◆ Work instructions: Would you reproduce exactly the lines below from the one holding "riservati (141, 1199)" through the one holding "Invia (448, 996)", inclusive, and no others?

◆ Records to process:
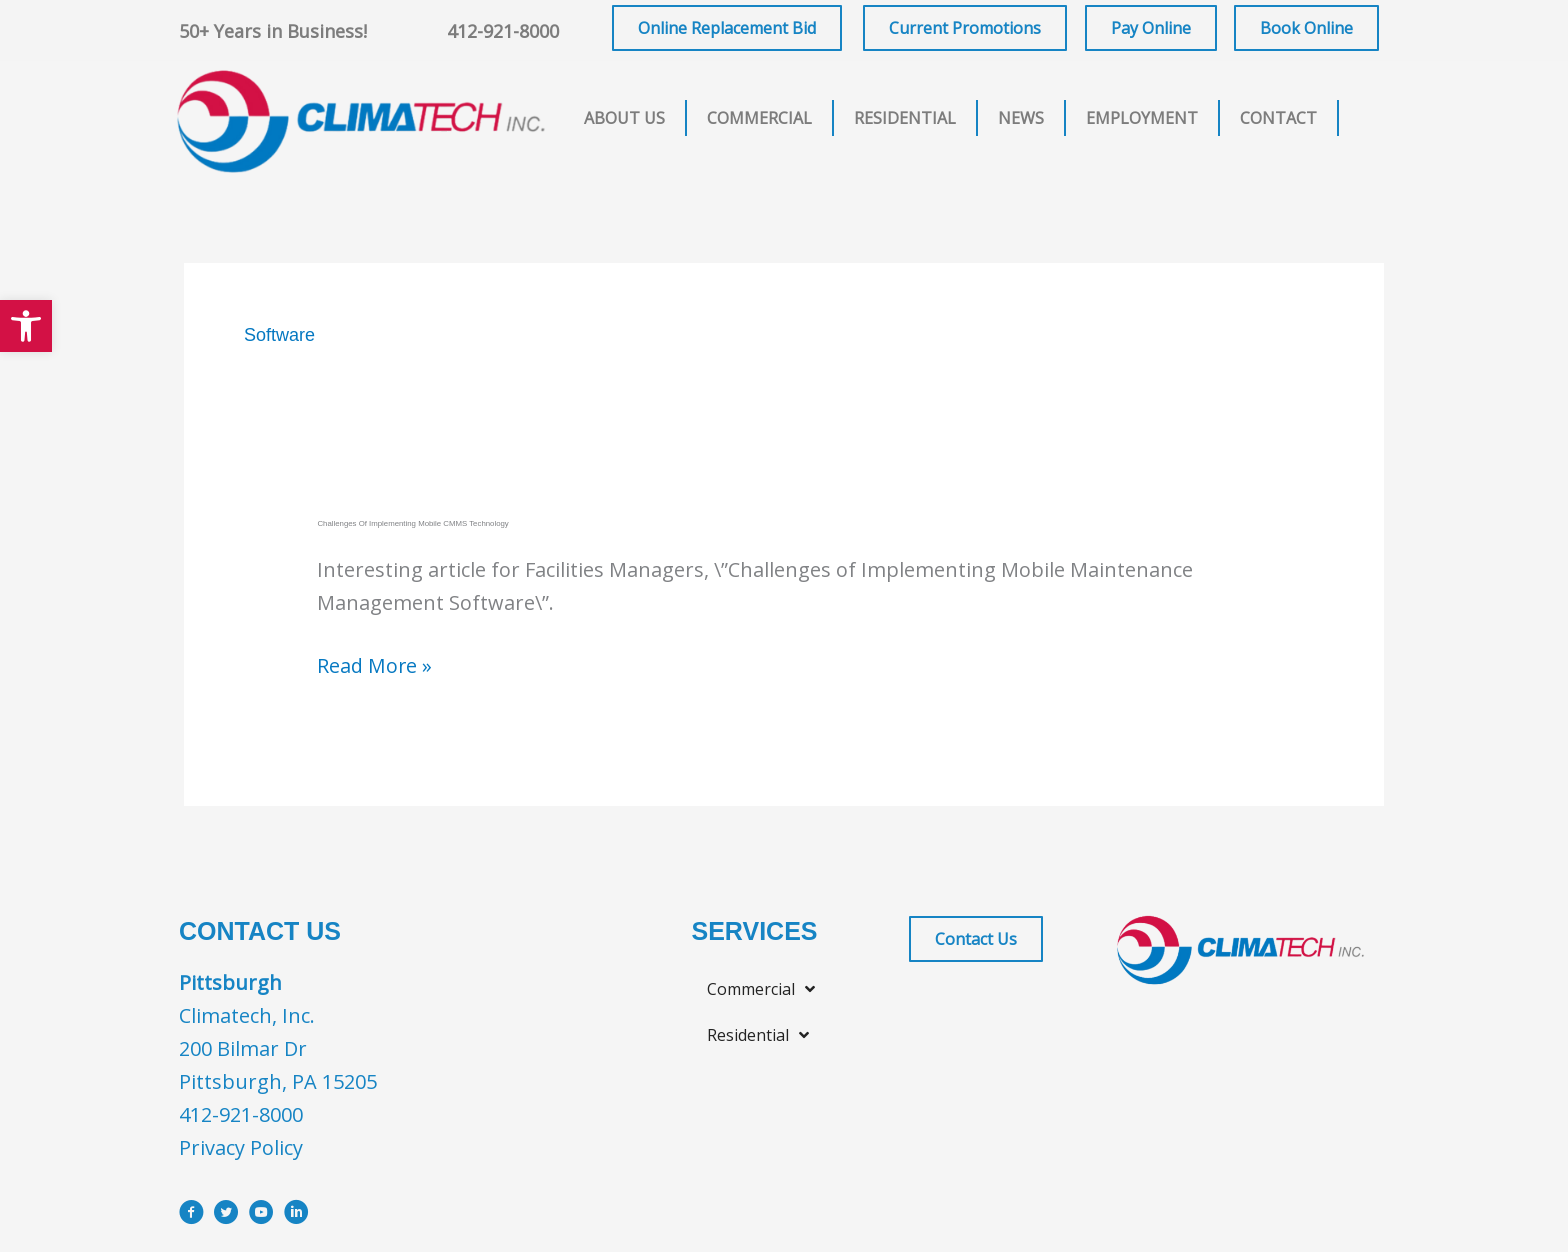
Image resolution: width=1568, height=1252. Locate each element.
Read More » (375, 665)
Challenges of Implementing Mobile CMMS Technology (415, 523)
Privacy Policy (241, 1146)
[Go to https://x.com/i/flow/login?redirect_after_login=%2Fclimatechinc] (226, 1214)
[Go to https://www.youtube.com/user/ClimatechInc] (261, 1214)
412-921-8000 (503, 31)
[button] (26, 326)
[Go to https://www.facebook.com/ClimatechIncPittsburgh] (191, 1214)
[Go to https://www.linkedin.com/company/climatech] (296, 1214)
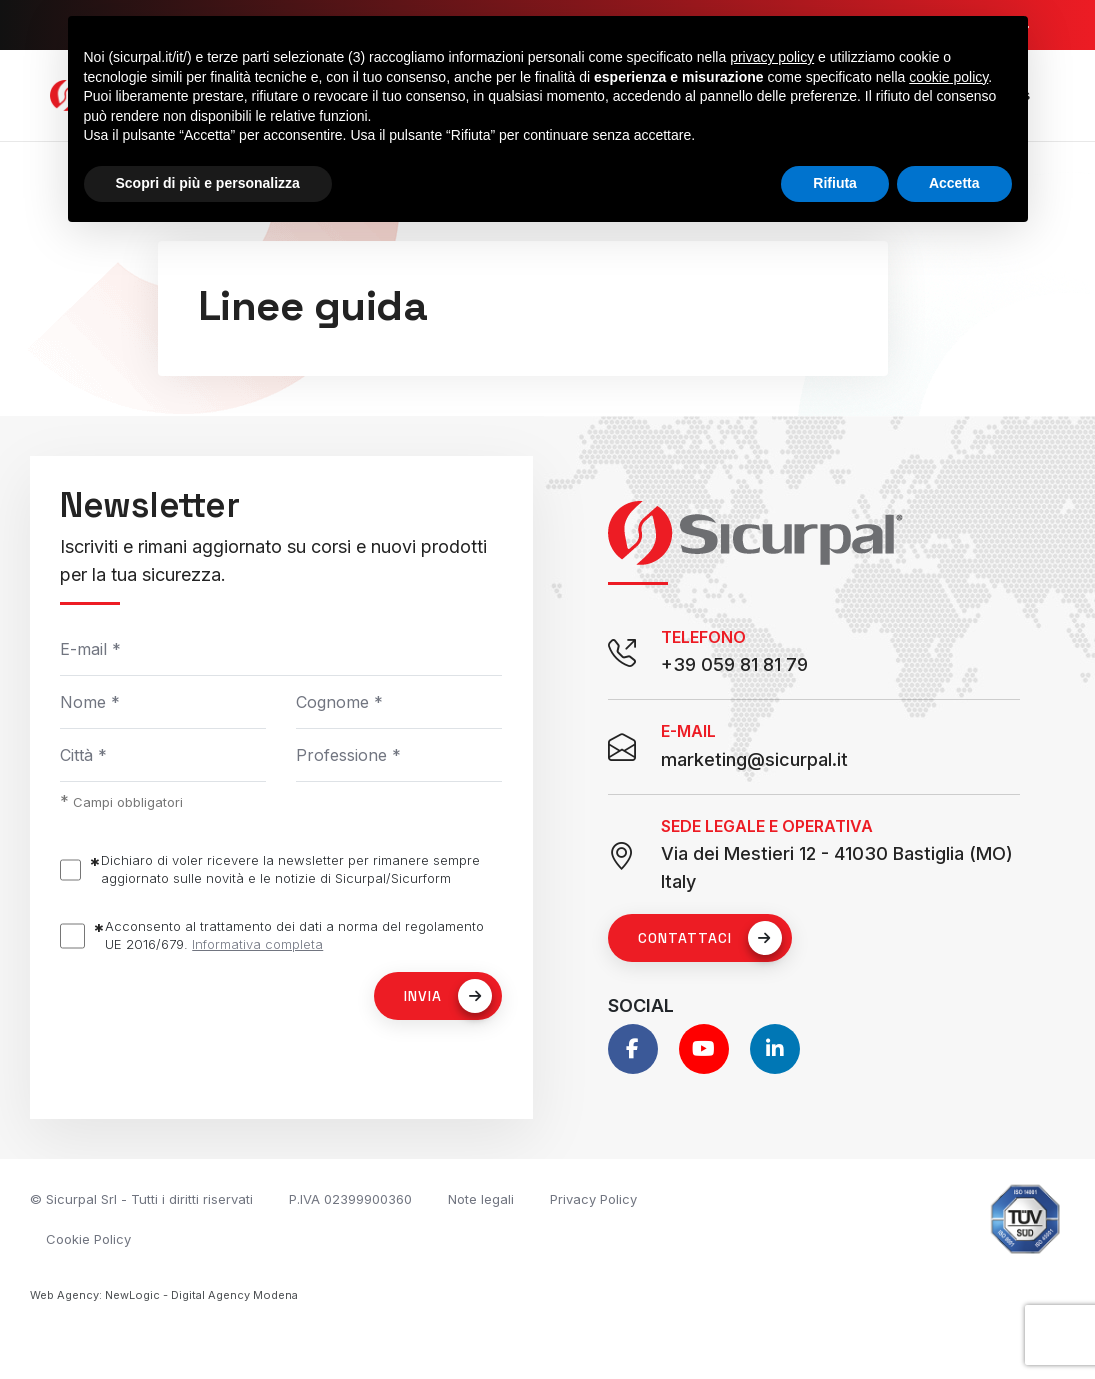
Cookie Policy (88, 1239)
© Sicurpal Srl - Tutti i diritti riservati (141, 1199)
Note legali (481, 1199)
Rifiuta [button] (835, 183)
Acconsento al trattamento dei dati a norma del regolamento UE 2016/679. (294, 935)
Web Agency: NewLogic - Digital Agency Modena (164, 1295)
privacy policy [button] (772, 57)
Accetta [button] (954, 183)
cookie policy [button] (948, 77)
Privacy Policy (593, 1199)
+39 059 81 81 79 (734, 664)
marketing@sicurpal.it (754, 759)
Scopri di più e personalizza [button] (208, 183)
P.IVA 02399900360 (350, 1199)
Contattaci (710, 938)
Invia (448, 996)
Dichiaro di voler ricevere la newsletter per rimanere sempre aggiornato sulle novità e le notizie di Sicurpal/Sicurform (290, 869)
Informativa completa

◆ Task result:
© Sicurpal Srl - Tutti i diritti riservati (141, 1199)
Note legali (481, 1199)
Rifiuta [button] (835, 183)
Acconsento al trattamento dei dati a norma del regolamento UE 2016/679. (294, 935)
Web Agency: NewLogic - Digital Agency Modena (164, 1295)
privacy policy [button] (772, 57)
Accetta [button] (954, 183)
cookie policy [button] (948, 77)
Privacy Policy (593, 1199)
+39 059 81 81 79 (734, 664)
marketing@sicurpal.it (754, 759)
Scopri di più e personalizza [button] (208, 183)
P.IVA 02399900360 (350, 1199)
Contattaci (710, 938)
Invia (448, 996)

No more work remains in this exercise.